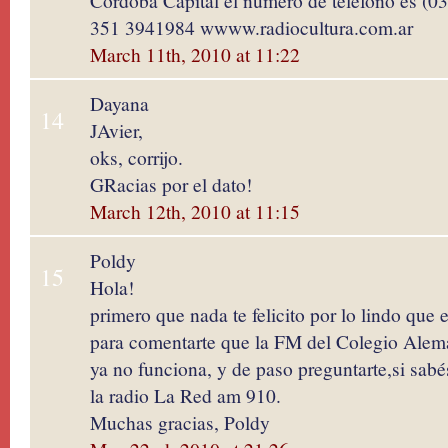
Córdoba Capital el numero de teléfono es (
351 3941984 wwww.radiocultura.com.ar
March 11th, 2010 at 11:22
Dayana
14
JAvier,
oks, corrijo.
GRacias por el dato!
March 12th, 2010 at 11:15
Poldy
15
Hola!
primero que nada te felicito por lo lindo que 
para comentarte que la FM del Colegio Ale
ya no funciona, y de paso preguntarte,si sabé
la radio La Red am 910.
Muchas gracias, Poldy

---

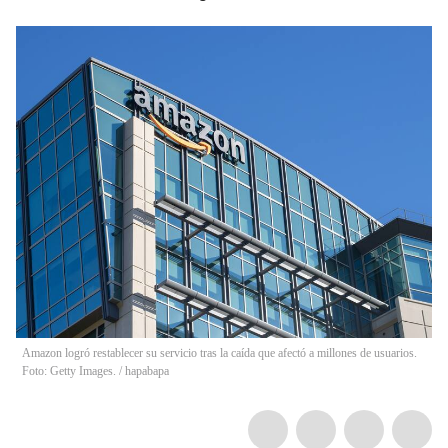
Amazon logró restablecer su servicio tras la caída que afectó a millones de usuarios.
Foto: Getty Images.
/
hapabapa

...

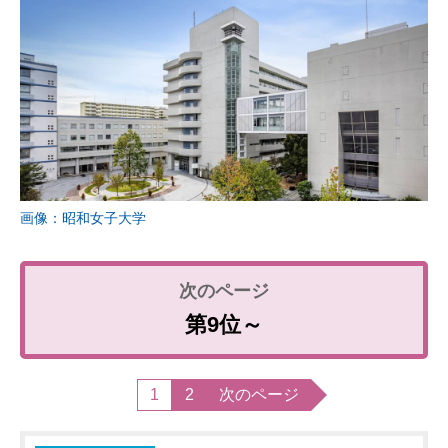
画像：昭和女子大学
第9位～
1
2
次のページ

**WHAT THE TASK ASKS:** Your answer should consist of the lines of the listing that contain "March", copied as they stand.

**RESULT FOR THIS EXERCISE:**
March 11th, 2010 at 11:22
March 12th, 2010 at 11:15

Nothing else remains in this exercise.